НОВОСТИ    БИБЛИОТЕКА    ЭНЦИКЛОПЕДИЯ    ССЫЛКИ    О САЙТЕ


предыдущая главасодержаниеследующая глава

Глава VII. Создание сценического образа

Актерский опыт режиссера

На учебной площадке вам нередко приходится с большим или меньшим успехом выступать в качестве исполнителей - это практика особого рода. Вы развиваете свои актерские способности, если они есть, разумеется. Но все же главнейшей целью и тут остается режиссура. Вы будете лучше понимать актера, природу его творчества. Положение исполнителей ставит вас под прямое воздействие режиссерских указаний и предложений, инициаторами которых на сей раз являются ваши товарищи, и тем временем вы не только присматриваетесь к режиссуре, но и проверяете на себе целесообразность и целенаправленность действий режиссера. В чем-то убеждаетесь на собственном примере - это уж не забудется. Какие-то новые соображения обогатят вас - это пригодится в дальнейшей вашей режиссерской деятельности.

Так, режиссера Сергея Шпаковского не единожды, я уверен, выручит актерский опыт, приобретенный на площадке. Вы часто приглашаете Сергея сыграть в сочиненной вами сценке, в драматическом отрывке, в инсценированном эпизоде классической прозы, зовете его сняться в учебной экранной работе. Он соглашается, переиграл уже множество ролей и, как правило, не подводил товарищей-режиссеров - выступал успешно. Да еще с каким-то своим секретом. В быту, в повседневном общении с товарищами он всегда человек серьезный, даже, пожалуй, степенный, и это впечатление усиливается тем, что он постарше большинства своих сокурсников, а на площадке ему почему-то неизменно удаются роли комические, хотя к провоцирующему зрителей и недорогому комикованию он отнюдь не склонен. Сам он никогда не бывает смешон, а его персонажи комичны - в этом стоит разобраться.

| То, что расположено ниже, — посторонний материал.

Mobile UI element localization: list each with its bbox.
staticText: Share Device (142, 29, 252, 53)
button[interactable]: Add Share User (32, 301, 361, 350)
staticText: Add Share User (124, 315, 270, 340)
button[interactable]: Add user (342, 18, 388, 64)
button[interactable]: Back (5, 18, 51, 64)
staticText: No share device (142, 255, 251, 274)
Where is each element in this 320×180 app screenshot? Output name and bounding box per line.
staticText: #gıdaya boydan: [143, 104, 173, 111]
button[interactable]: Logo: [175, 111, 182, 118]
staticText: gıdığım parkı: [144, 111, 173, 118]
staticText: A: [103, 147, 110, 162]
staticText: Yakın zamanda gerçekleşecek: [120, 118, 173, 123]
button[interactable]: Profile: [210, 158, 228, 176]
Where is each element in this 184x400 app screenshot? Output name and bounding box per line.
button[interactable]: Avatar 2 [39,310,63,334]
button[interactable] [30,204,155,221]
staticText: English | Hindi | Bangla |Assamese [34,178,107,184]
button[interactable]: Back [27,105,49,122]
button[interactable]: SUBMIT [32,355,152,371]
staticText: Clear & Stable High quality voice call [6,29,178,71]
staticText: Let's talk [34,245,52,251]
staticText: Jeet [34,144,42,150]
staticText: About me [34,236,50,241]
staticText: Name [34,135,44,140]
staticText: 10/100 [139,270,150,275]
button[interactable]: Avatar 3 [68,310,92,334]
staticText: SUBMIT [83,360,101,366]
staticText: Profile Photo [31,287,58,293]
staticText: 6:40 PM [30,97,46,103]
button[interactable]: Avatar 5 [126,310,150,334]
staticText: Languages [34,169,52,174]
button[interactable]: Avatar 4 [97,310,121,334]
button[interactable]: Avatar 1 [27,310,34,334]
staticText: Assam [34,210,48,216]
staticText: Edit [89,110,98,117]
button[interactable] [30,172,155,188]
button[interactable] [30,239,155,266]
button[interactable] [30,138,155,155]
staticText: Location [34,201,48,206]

Сегодня мы видели Шпаковского в роли Манилова, в знаменитом гоголевском образе, который давным-давно стал нарицательным, так что к его хрестоматийному толкованию, казалось бы, нечего добавить. Инсценировка, однако, была необычной, и это нужно отметить, потому что здесь мы найдем ключ к пониманию актерской удачи. Обычно инсценируют беседу Чичикова с Маниловым - сочиненный Гоголем диалог героев принимается как драматургическая основа для сценического воплощения. В данном случае режиссер, проявив изобретательность и фантазию, показал в действии то, что в гоголевской поэме составляет два авторских описания, первое - предшествует приезду Чичикова, второе - довершает характеристику Манилова, который предается приятным размышлениям, провожая глазами удалявшуюся бричку своего гостя.

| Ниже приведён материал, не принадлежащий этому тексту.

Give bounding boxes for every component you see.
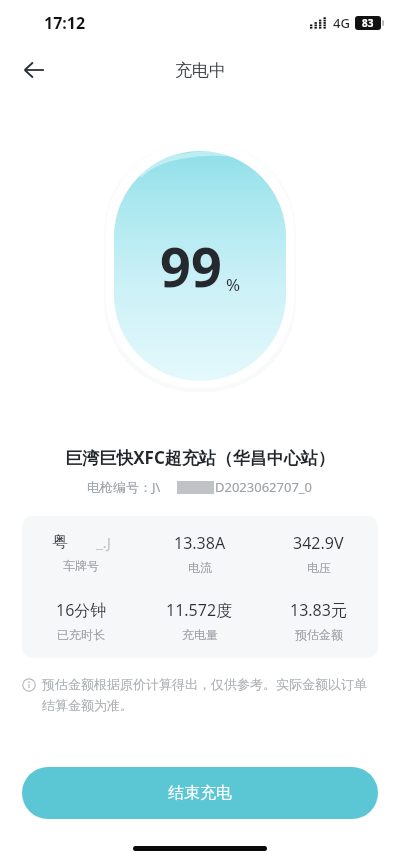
staticText: 83 xyxy=(362,16,374,30)
staticText: 预估金额根据原价计算得出，仅供参考。实际金额以订单结算金额为准。 xyxy=(42,676,378,714)
staticText: 342.9V xyxy=(293,532,344,554)
staticText: 电压 xyxy=(307,560,331,575)
staticText: 99 xyxy=(160,229,222,303)
staticText: 预估金额 xyxy=(295,627,343,642)
staticText: 4G xyxy=(333,14,350,32)
staticText: 16分钟 xyxy=(56,599,107,621)
staticText: 粤 xyxy=(52,532,68,552)
staticText: 11.572度 xyxy=(166,599,233,621)
staticText: 车牌号 xyxy=(63,558,99,573)
staticText: 13.83元 xyxy=(290,599,347,621)
staticText: 巨湾巨快XFC超充站（华昌中心站） xyxy=(65,446,335,469)
staticText: _.J xyxy=(96,532,111,552)
staticText: 结束充电 xyxy=(168,783,232,803)
staticText: 电枪编号：J\ xyxy=(87,478,161,496)
staticText: 充电量 xyxy=(182,627,218,642)
staticText: 充电中 xyxy=(175,60,226,81)
staticText: D2023062707_0 xyxy=(215,478,313,496)
button[interactable]: Back xyxy=(12,48,56,92)
staticText: 电流 xyxy=(188,560,212,575)
staticText: 13.38A xyxy=(174,532,226,554)
staticText: 17:12 xyxy=(44,12,86,34)
staticText: % xyxy=(226,273,241,296)
staticText: 已充时长 xyxy=(57,627,105,642)
button[interactable]: 结束充电 xyxy=(22,767,378,819)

Положение у актера непростое: от первого описания он получил три-четыре реплики, обращенные к жене и к приказчику, а второе превращено в монолог - это бессвязные скачки пустопорожних мечтаний о том о сем. Словом, маниловщина есть, а Манилова почти нет. Тут бы ему изъясниться поблагопристойнее, мягко заметить гостю "позвольте вам этого не позволить", сладко поудивляться "престранным словам" Чичикова, "пофилософствовать о чем-нибудь, углубиться" - ан некуда углубляться: Чичикова нет, диалога нет, и персонаж, сыгранный Шпаковским, оказался почти без речей и без тех любопытнейших подробностей поведения, которыми так щедро наделен Манилов, беседующий с гостем, и которые, собственно, его характеризуют.

А играть, оказывается, можно! Композицию на гоголевскую тему надо считать удавшейся: Манилова мы увидели и узнали. И по известному "принципу айсберга" угадали, разглядывая вершину, больше, чем то, что было нам предъявлено. Узнавали приторную интонацию бездумной речи, умильно-ласковое выражение глаз - убеждались в точности актерских характеристик персонажа и сами "философствовали и Углублялись": актер будто отсылал нас к известному, но требовал при этом домысливания, так как новым путем повел нас к постижению героя и образа.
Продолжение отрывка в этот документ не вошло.